Across the listing below, count every line where the string "also" appears, then give only the count.

── PROVIDED ENTRIES ──

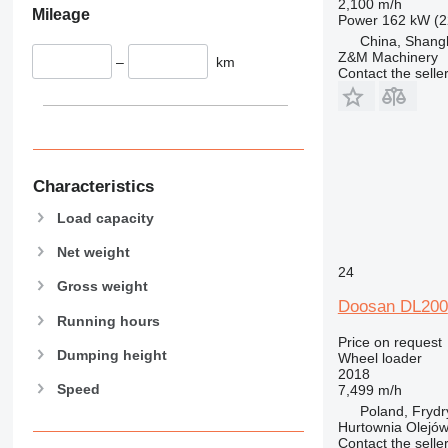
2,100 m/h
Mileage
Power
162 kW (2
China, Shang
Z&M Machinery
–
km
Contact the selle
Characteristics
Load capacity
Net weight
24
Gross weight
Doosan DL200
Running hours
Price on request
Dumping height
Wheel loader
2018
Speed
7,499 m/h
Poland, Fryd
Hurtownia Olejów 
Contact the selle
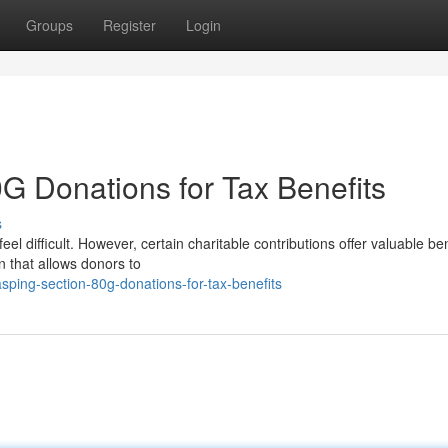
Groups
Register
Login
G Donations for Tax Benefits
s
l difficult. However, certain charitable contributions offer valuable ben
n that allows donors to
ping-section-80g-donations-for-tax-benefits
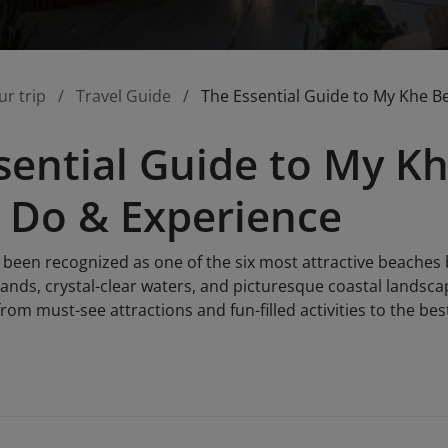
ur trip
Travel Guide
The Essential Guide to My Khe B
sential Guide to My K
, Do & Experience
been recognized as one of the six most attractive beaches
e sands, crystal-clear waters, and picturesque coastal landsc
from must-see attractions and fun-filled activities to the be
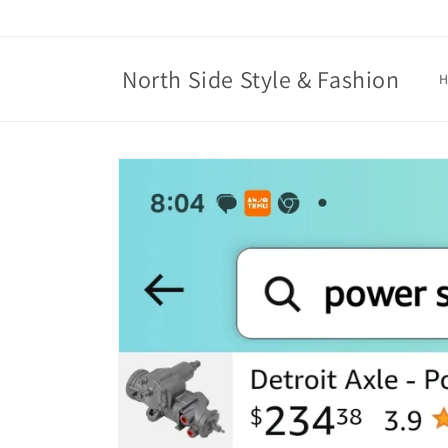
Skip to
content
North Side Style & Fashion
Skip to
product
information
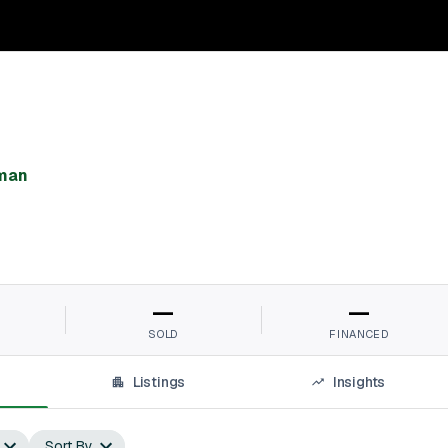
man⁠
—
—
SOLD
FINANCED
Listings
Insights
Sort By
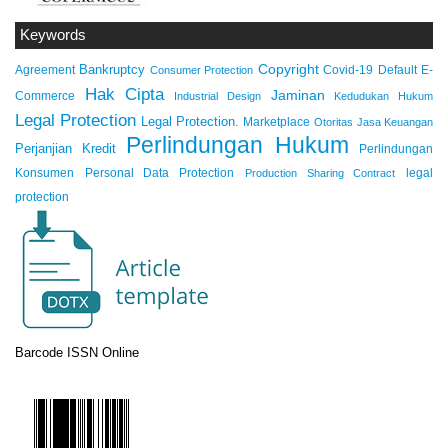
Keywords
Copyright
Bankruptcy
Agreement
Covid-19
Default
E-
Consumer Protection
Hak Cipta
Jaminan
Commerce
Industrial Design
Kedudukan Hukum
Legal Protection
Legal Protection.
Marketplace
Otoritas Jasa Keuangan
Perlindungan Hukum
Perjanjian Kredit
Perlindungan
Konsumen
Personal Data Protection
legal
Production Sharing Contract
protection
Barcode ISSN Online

───
── PROVIDED ENTRIES ──

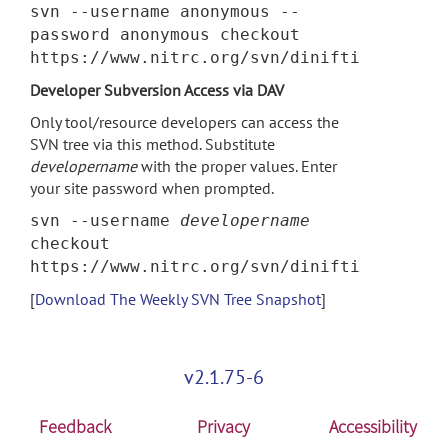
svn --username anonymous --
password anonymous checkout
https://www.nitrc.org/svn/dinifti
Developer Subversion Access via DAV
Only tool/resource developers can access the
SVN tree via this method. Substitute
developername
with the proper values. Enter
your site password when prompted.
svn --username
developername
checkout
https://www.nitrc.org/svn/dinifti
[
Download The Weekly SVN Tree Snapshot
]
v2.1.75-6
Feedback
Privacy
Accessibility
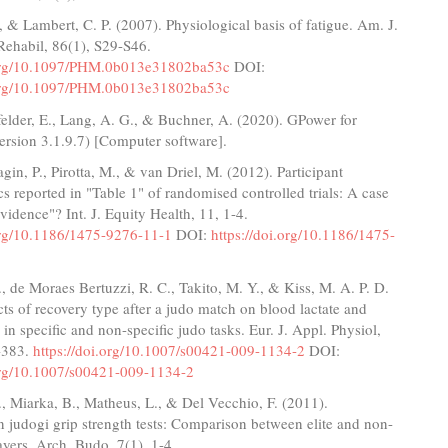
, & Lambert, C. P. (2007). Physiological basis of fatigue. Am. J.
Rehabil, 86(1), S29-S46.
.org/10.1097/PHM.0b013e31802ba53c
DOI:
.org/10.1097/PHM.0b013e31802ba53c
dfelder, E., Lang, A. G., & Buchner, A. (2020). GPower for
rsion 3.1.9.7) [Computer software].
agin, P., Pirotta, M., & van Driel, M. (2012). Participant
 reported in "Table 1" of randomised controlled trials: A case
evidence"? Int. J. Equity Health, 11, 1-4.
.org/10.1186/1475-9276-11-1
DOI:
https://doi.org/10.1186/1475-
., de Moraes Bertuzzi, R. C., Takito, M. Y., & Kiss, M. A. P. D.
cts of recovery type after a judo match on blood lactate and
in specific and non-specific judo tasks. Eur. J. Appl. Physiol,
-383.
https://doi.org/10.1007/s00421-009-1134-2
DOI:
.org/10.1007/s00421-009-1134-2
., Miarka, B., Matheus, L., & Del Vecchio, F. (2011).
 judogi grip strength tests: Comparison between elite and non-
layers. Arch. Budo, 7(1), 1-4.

───
── PROVIDED ENTRIES ──

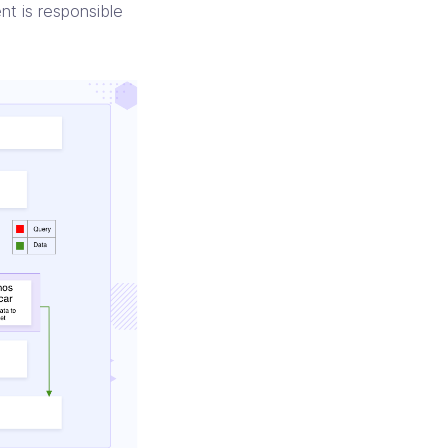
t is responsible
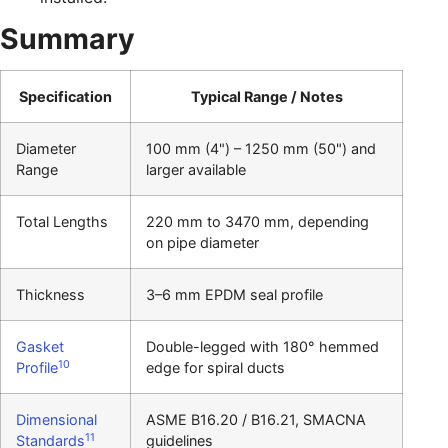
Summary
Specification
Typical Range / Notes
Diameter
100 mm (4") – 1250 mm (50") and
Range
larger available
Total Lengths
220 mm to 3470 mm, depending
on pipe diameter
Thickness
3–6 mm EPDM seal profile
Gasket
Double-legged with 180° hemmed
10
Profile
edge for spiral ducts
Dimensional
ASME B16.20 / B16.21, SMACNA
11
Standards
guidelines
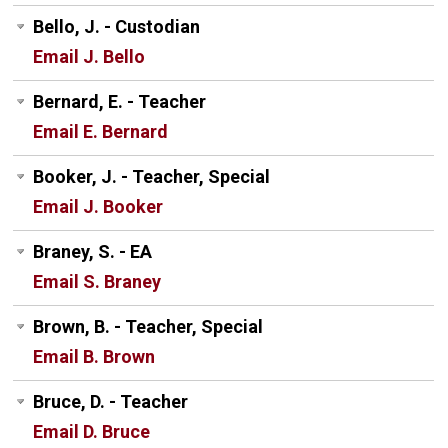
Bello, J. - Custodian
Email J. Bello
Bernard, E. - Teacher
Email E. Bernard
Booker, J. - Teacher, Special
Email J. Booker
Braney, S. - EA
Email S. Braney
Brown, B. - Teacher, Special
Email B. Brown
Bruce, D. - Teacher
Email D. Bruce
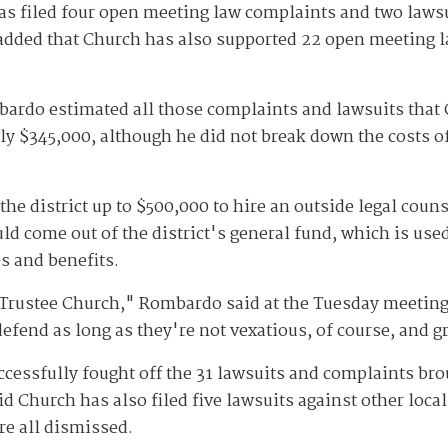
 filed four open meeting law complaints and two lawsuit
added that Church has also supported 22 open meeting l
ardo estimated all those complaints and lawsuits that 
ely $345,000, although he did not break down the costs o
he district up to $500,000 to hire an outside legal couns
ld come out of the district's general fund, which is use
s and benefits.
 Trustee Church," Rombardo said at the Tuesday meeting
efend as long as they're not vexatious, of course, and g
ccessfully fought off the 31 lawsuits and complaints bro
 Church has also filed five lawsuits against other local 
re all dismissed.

───

| ANSWER TO THIS EXERCISE |
2